Transcribed page contents
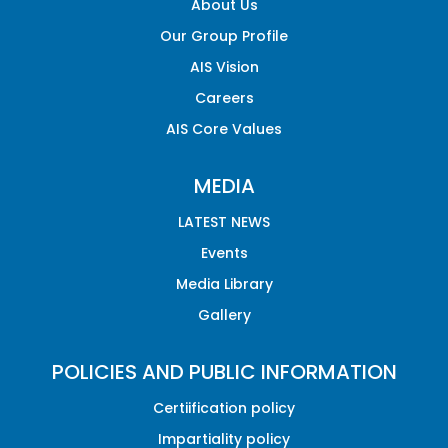
About Us
Our Group Profile
AIS Vision
Careers
AIS Core Values
MEDIA
LATEST NEWS
Events
Media Library
Gallery
POLICIES AND PUBLIC INFORMATION
Certiification policy
Impartiality policy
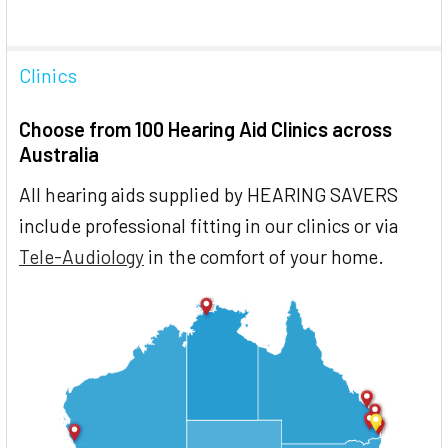
Clinics
Choose from 100 Hearing Aid Clinics across
Australia
All hearing aids supplied by HEARING SAVERS
include professional fitting in our clinics or via
Tele-Audiology
in the comfort of your home.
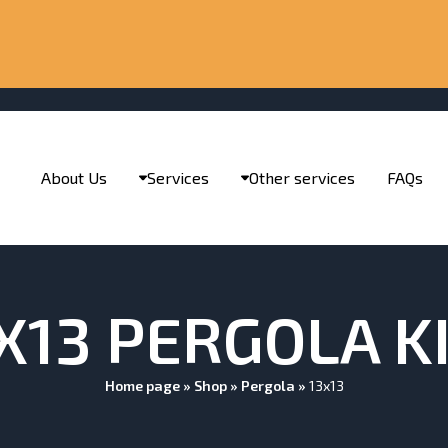
About Us
Services
Other services
FAQs
X13 PERGOLA K
Home page
»
Shop
»
Pergola
»
13x13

Action item - Using the entries above, state how many lines contain the string "policy"; the number is all that is needed.

Your solution - 2